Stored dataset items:
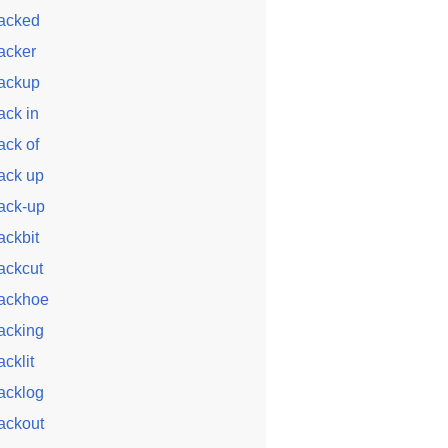
acked
acker
ackup
ack in
ack of
ack up
ack-up
ackbit
ackcut
ackhoe
acking
acklit
acklog
ackout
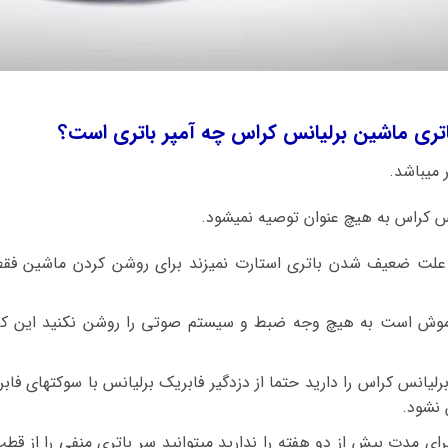
اتری ماشین برلیانس کراس چه آمپر باتری است؟
 علت ضعیف شدن باتری استارت نمیزند برای روشن کردن ماشین فق
اموش است به هیچ وجه ضبط و سیستم صوتی را روشن نکنید این کا
لیانس کراس را دارید حتما از دزدگیر فابریک برلیانس با سوکتهای فا
 نشود.
ی مدت بیش از دو هفته را ندارید میتوانید سر باتری منفی را از قطب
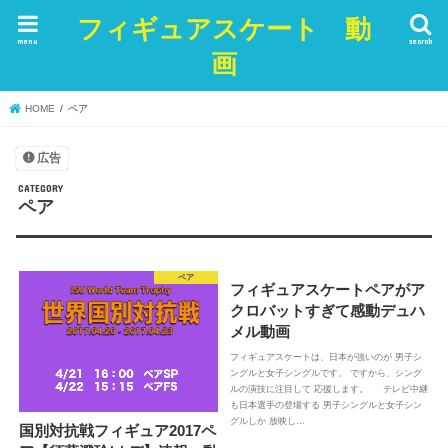
フィギュアスケート 動
menu
search
画
HOME
ペア
広告
ペア
ペア
フィギュアスケートペアがア
クロバットすぎて感動デュハ
メル動画
フィギュアスケートは、日本が強いのが 男子シ
ングルと女子シングルです。 ですから、シング
ルの演技に注目して 応援します。 テレビ中継
も日本選手の登場する 男子シングルと女子シン
グルしか 放映し…
国別対抗戦フィギュア2017ペ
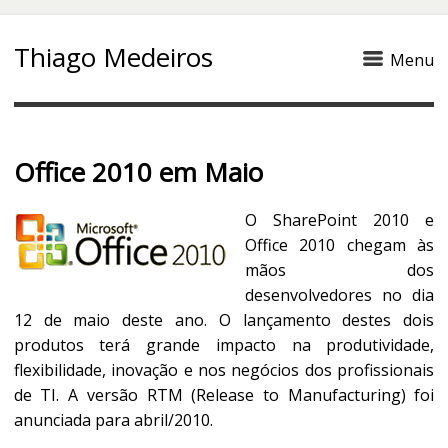
Thiago Medeiros
Menu
Office 2010 em Maio
O SharePoint 2010 e
Office 2010 chegam às
mãos dos
desenvolvedores no dia
12 de maio deste ano. O lançamento destes dois
produtos terá grande impacto na produtividade,
flexibilidade, inovação e nos negócios dos profissionais
de TI. A versão RTM (Release to Manufacturing) foi
anunciada para abril/2010.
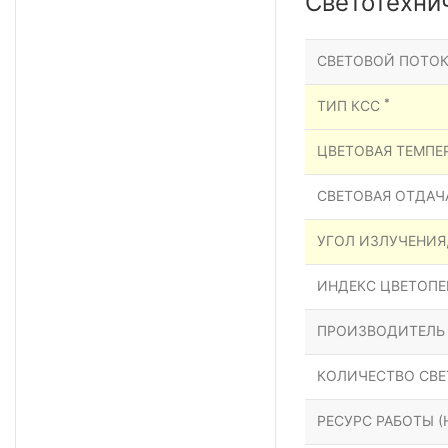
Светотехни
СВЕТОВОЙ ПОТОК
*
ТИП КСС
ЦВЕТОВАЯ ТЕМПЕР
СВЕТОВАЯ ОТДАЧА
УГОЛ ИЗЛУЧЕНИЯ
ИНДЕКС ЦВЕТОПЕР
ПРОИЗВОДИТЕЛЬ
КОЛИЧЕСТВО СВЕ
РЕСУРС РАБОТЫ (Н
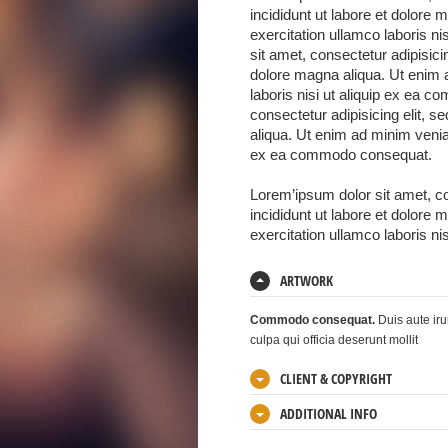
incididunt ut labore et dolore
exercitation ullamco laboris 
sit amet, consectetur adipisici
dolore magna aliqua. Ut enim 
laboris nisi ut aliquip ex ea
consectetur adipisicing elit, 
aliqua. Ut enim ad minim veniam
ex ea commodo consequat.
Lorem’ipsum dolor sit amet, co
incididunt ut labore et dolore
exercitation ullamco laboris n
ARTWORK
Commodo consequat.
Duis aute iru
culpa qui officia deserunt mollit
CLIENT & COPYRIGHT
ADDITIONAL INFO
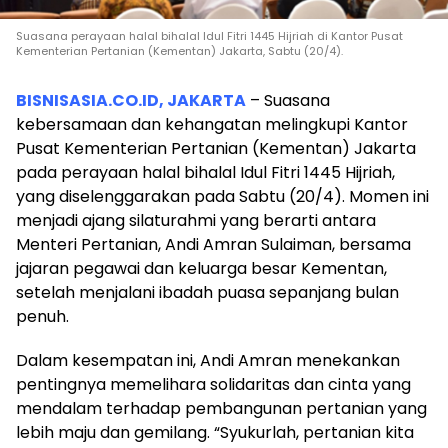
Suasana perayaan halal bihalal Idul Fitri 1445 Hijriah di Kantor Pusat
Kementerian Pertanian (Kementan) Jakarta, Sabtu (20/4).
BISNISASIA.CO.ID, JAKARTA
– Suasana
kebersamaan dan kehangatan melingkupi Kantor
Pusat Kementerian Pertanian (Kementan) Jakarta
pada perayaan halal bihalal Idul Fitri 1445 Hijriah,
yang diselenggarakan pada Sabtu (20/4). Momen ini
menjadi ajang silaturahmi yang berarti antara
Menteri Pertanian, Andi Amran Sulaiman, bersama
jajaran pegawai dan keluarga besar Kementan,
setelah menjalani ibadah puasa sepanjang bulan
penuh.
Dalam kesempatan ini, Andi Amran menekankan
pentingnya memelihara solidaritas dan cinta yang
mendalam terhadap pembangunan pertanian yang
lebih maju dan gemilang. “Syukurlah, pertanian kita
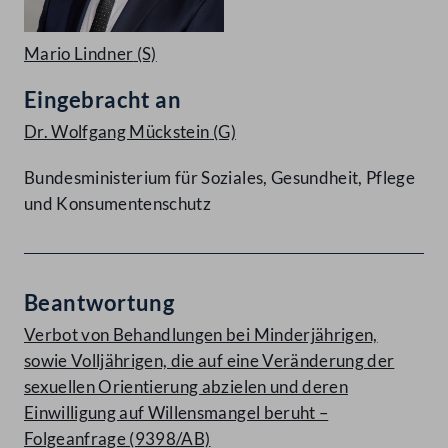
Mario Lindner
(S)
Eingebracht an
Dr. Wolfgang Mückstein
(G)
Bundesministerium für Soziales, Gesundheit, Pflege
und Konsumentenschutz
Beantwortung
Verbot von Behandlungen bei Minderjährigen,
sowie Volljährigen, die auf eine Veränderung der
sexuellen Orientierung abzielen und deren
Einwilligung auf Willensmangel beruht –
Folgeanfrage (9398/AB)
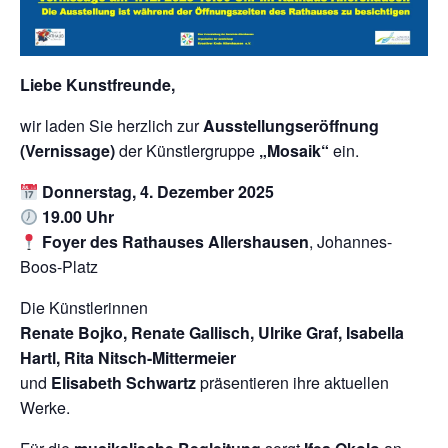
Liebe Kunstfreunde,
wir laden Sie herzlich zur
Ausstellungseröffnung
(Vernissage)
der Künstlergruppe
„Mosaik“
ein.
Donnerstag, 4. Dezember 2025
19.00 Uhr
Foyer des Rathauses Allershausen
, Johannes-
Boos-Platz
Die Künstlerinnen
Renate Bojko, Renate Gallisch, Ulrike Graf, Isabella
Hartl, Rita Nitsch-Mittermeier
und
Elisabeth Schwartz
präsentieren ihre aktuellen
Werke.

§ Activity
Only the lines from the one containing "pada perayaan halal" through the end of the records above should be retyped, exactly as they stand, with any pictures left out.

§ Solution below
pada perayaan halal bihalal Idul Fitri 1445 Hijriah,
yang diselenggarakan pada Sabtu (20/4). Momen ini
menjadi ajang silaturahmi yang berarti antara
Menteri Pertanian, Andi Amran Sulaiman, bersama
jajaran pegawai dan keluarga besar Kementan,
setelah menjalani ibadah puasa sepanjang bulan
penuh.
Dalam kesempatan ini, Andi Amran menekankan
pentingnya memelihara solidaritas dan cinta yang
mendalam terhadap pembangunan pertanian yang
lebih maju dan gemilang. “Syukurlah, pertanian kita
Mario Lindner
(S)
Eingebracht an
Dr. Wolfgang Mückstein
(G)
Bundesministerium für Soziales, Gesundheit, Pflege
und Konsumentenschutz
Beantwortung
Verbot von Behandlungen bei Minderjährigen,
sowie Volljährigen, die auf eine Veränderung der
sexuellen Orientierung abzielen und deren
Einwilligung auf Willensmangel beruht –
Folgeanfrage (9398/AB)
Liebe Kunstfreunde,
wir laden Sie herzlich zur
Ausstellungseröffnung
(Vernissage)
der Künstlergruppe
„Mosaik“
ein.
Donnerstag, 4. Dezember 2025
19.00 Uhr
Foyer des Rathauses Allershausen
, Johannes-
Boos-Platz
Die Künstlerinnen
Renate Bojko, Renate Gallisch, Ulrike Graf, Isabella
Hartl, Rita Nitsch-Mittermeier
und
Elisabeth Schwartz
präsentieren ihre aktuellen
Werke.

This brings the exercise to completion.